Far from becoming angry at the loss of these things for ourselves or our loved ones, we should be rejoicing and thanking God. His Wisdom is far beyond our feeble understanding, but when we give ourselves over freely to His Will, we obtain, from time to time, glimpses of the profound wisdom and goodness of God.
It is a tragic shame that material poverty so often fails to make us rich in the things of the spirit; or that physical illness and death so often fail to make us spiritually healthy and truly alive! The fault is not God's, but rather the fault is truly our own. Our perceptions and our wills have become skewed so that we do not clearly see or understand the wisdom and goodness in the ways of God. We lose all thought of God and eternity and focus all our attentions upon this earth and this life. We give in to the temptation to live only for this life, and we fail to see the bigger picture that there is a much greater life that only comes after this one. This life, here on earth, is only important because of the fact that it prepares us for the next one either an eternal life of happiness or an eternal life of suffering an eternity with God or an eternity without Him.

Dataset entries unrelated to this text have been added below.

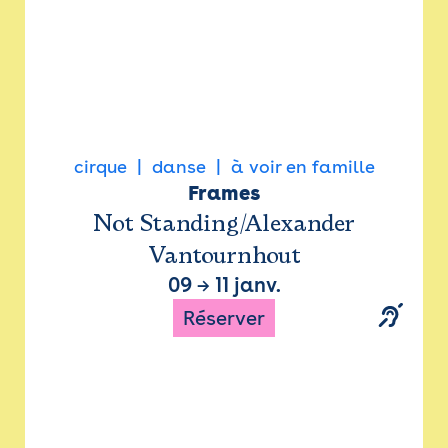
cirque
danse
à voir en famille
Frames
Not Standing/Alexander
Vantournhout
09
→
11 janv.
Réserver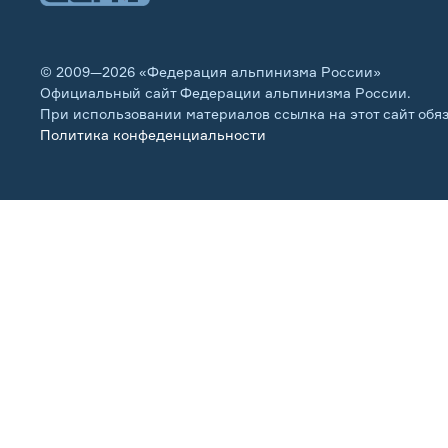
© 2009—2026 «Федерация альпинизма России»
Официальный сайт Федерации альпинизма России.
При использовании материалов ссылка на этот сайт обя
Политика конфеденциальности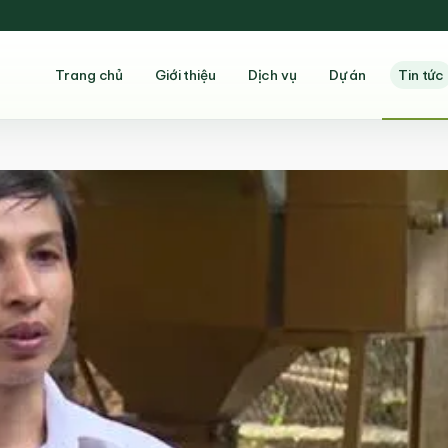
Trang chủ
Giới thiệu
Dịch vụ
Dự án
Tin tức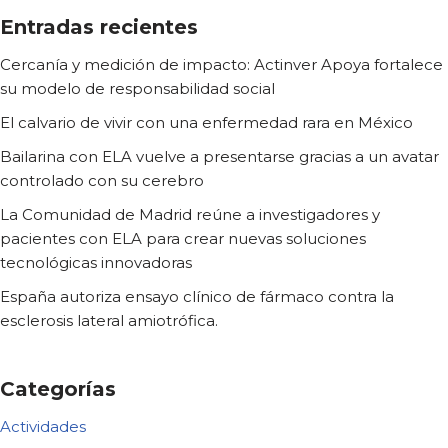
Entradas recientes
Cercanía y medición de impacto: Actinver Apoya fortalece
su modelo de responsabilidad social
El calvario de vivir con una enfermedad rara en México
Bailarina con ELA vuelve a presentarse gracias a un avatar
controlado con su cerebro
La Comunidad de Madrid reúne a investigadores y
pacientes con ELA para crear nuevas soluciones
tecnológicas innovadoras
España autoriza ensayo clínico de fármaco contra la
esclerosis lateral amiotrófica.
Categorías
Actividades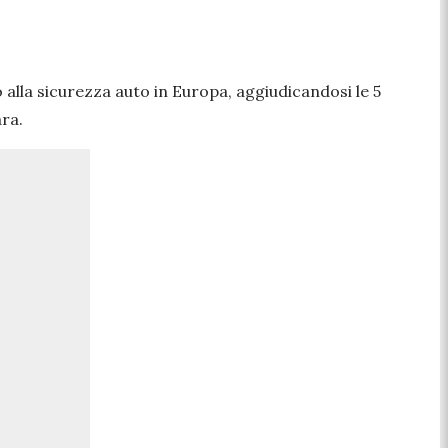
o alla sicurezza auto in Europa, aggiudicandosi le 5
ra.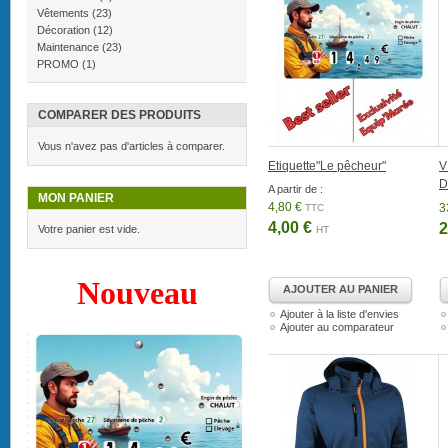
Vêtements
(23)
Décoration
(12)
Maintenance
(23)
PROMO
(1)
COMPARER DES PRODUITS
Vous n'avez pas d'articles à comparer.
Etiquette"Le pêcheur"
V
D
A partir de :
MON PANIER
4,80 €
3
TTC
4,00 €
2
Votre panier est vide.
HT
Nouveau
AJOUTER AU PANIER
Ajouter à la liste d'envies
Ajouter au comparateur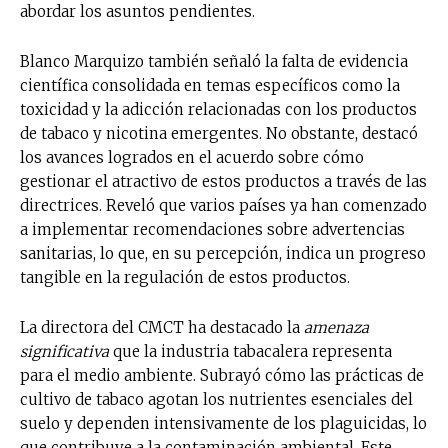
abordar los asuntos pendientes.
Blanco Marquizo también señaló la falta de evidencia
científica consolidada en temas específicos como la
toxicidad y la adicción relacionadas con los productos
de tabaco y nicotina emergentes. No obstante, destacó
los avances logrados en el acuerdo sobre cómo
gestionar el atractivo de estos productos a través de las
directrices. Reveló que varios países ya han comenzado
a implementar recomendaciones sobre advertencias
sanitarias, lo que, en su percepción, indica un progreso
tangible en la regulación de estos productos.
La directora del CMCT ha destacado la
amenaza
significativa
que la industria tabacalera representa
para el medio ambiente. Subrayó cómo las prácticas de
cultivo de tabaco agotan los nutrientes esenciales del
suelo y dependen intensivamente de los plaguicidas, lo
que contribuye a la contaminación ambiental. Este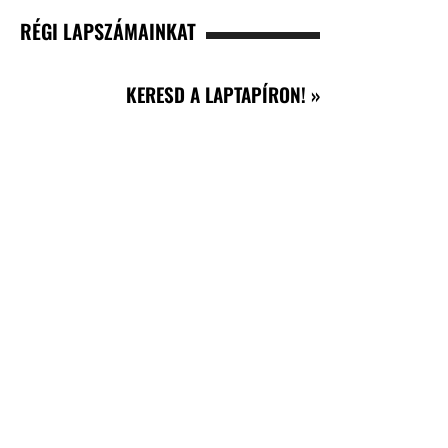
RÉGI LAPSZÁMAINKAT
KERESD A LAPTAPÍRON! »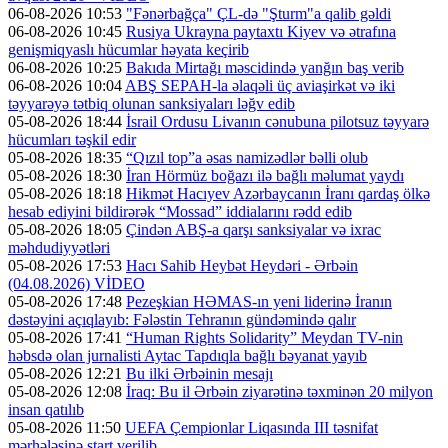
06-08-2026 10:53
"Fənərbağça" ÇL-də "Şturm"a qalib gəldi
06-08-2026 10:45
Rusiya Ukrayna paytaxtı Kiyev və ətrafına
genişmiqyaslı hücumlar həyata keçirib
06-08-2026 10:25
Bakıda Mirtağı məscidində yanğın baş verib
06-08-2026 10:04
ABŞ SEPAH-la əlaqəli üç aviaşirkət və iki
təyyarəyə tətbiq olunan sanksiyaları ləğv edib
05-08-2026 18:44
İsrail Ordusu Livanın cənubuna pilotsuz təyyarə
hücumları təşkil edir
05-08-2026 18:35
“Qızıl top”a əsas namizədlər bəlli olub
05-08-2026 18:30
İran Hörmüz boğazı ilə bağlı məlumat yaydı
05-08-2026 18:18
Hikmət Hacıyev Azərbaycanın İranı qardaş ölkə
hesab ediyini bildirərək “Mossad” iddialarını rədd edib
05-08-2026 18:05
Çindən ABŞ-a qarşı sanksiyalar və ixrac
məhdudiyyətləri
05-08-2026 17:53
Hacı Sahib Heybət Heydəri - Ərbəin
(04.08.2026) VİDEO
05-08-2026 17:48
Pezeşkian HƏMAS-ın yeni liderinə İranın
dəstəyini açıqlayıb: Fələstin Tehranın gündəmində qalır
05-08-2026 17:41
“Human Rights Solidarity” Meydan TV-nin
həbsdə olan jurnalisti Aytac Tapdıqla bağlı bəyanat yayıb
05-08-2026 12:21
Bu ilki Ərbəinin mesajı
05-08-2026 12:08
İraq: Bu il Ərbəin ziyarətinə təxminən 20 milyon
insan qatılıb
05-08-2026 11:50
UEFA Çempionlar Liqasında III təsnifat
mərhələsinə start verilib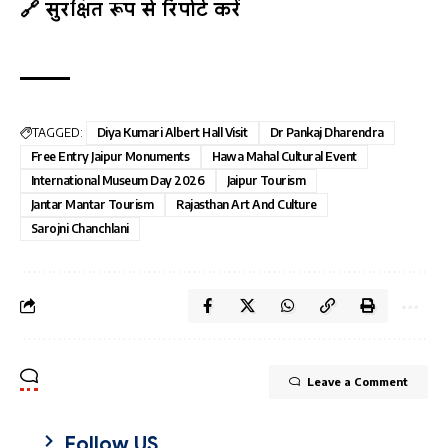
🔗 सुरक्षित रूप से रिपोर्ट करें
TAGGED:
Diya Kumari Albert Hall Visit
Dr Pankaj Dharendra
Free Entry Jaipur Monuments
Hawa Mahal Cultural Event
International Museum Day 2026
Jaipur Tourism
Jantar Mantar Tourism
Rajasthan Art And Culture
Sarojni Chanchlani
Leave a Comment
Follow US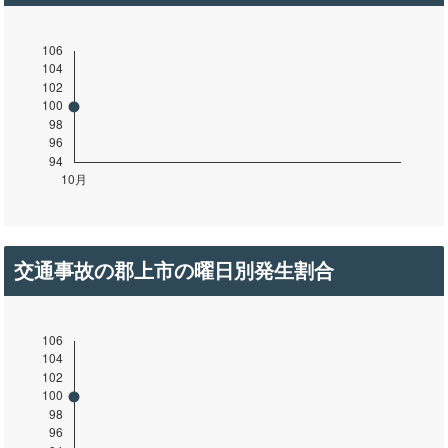
交通事故の郡上市の曜日別発生割合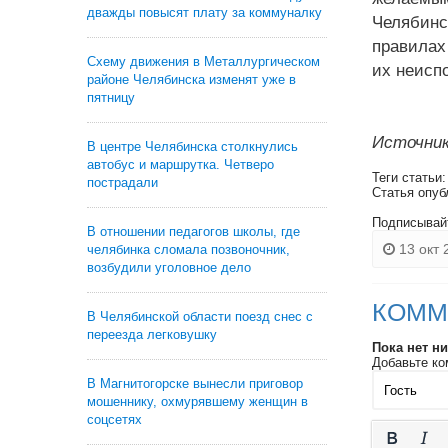
дважды повысят плату за коммуналку
Челябинс
правилах
Схему движения в Металлургическом
их неисп
районе Челябинска изменят уже в
пятницу
Источник
В центре Челябинска столкнулись
автобус и маршрутка. Четверо
Теги статьи
пострадали
Статья опуб
Подписывай
В отношении педагогов школы, где
13 окт 
челябинка сломала позвоночник,
возбудили уголовное дело
КОММ
В Челябинской области поезд снес с
переезда легковушку
Пока нет н
Добавьте ко
В Магнитогорске вынесли приговор
мошеннику, охмурявшему женщин в
соцсетях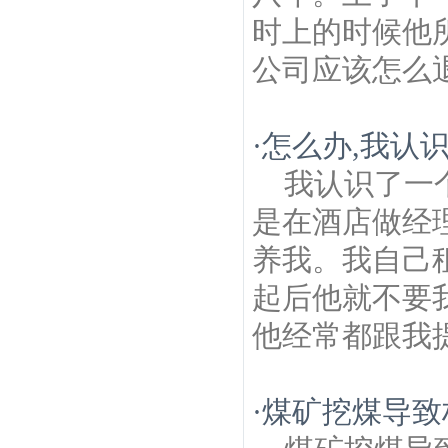
时上的时候他
公司应该怎么
·
怎么办,我认
我认识了一
是在酒店做经
养我。我自己
起后他就不要
他经常都跟我提
·
煤矿挖煤导致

There is no denying that this life, here on earth, is good. We are only saying that the life in eternity is greater. We are not to take our own lives or the lives of others to expedite our entrance into the next life. This is presumption and is stealing from God His Rights. It is an imposition of our own wills upon His. We must patiently bear with all the burdens and difficulties of this life awaiting for God to take them away from us when it pleases Him to do so. This is always in our best interest because God wills our eternal happiness. Some He takes out of this world quickly lest they suffer contamination of this world and lose their souls eternally. Others, He gives long lives to so that they may have ample opportunity for penance and thus avoid eternal punishment.
For those that are eternally lost, He sometimes cuts their lives short to limit the evil they do in this world, or to spare them from greater suffering in Hell. Some are given a longer life showing the patience of God, or for the instruction and salvation of others. Some evil souls abound in the riches and pleasures of this world. We can understand this if we realize that, this is the only reward they will have. They have their reward here on earth and have nothing in eternity.
It is not the having or the not having of the passing things of this earth that are important. What is important is our love for God and our complete resignation to His Will. Or perhaps, even better than this, our appreciation, conformity, and love of His Will. The sorrow that comes from the knowledge of having resisting His will, is a sorrow that leads to true penance and eternal life.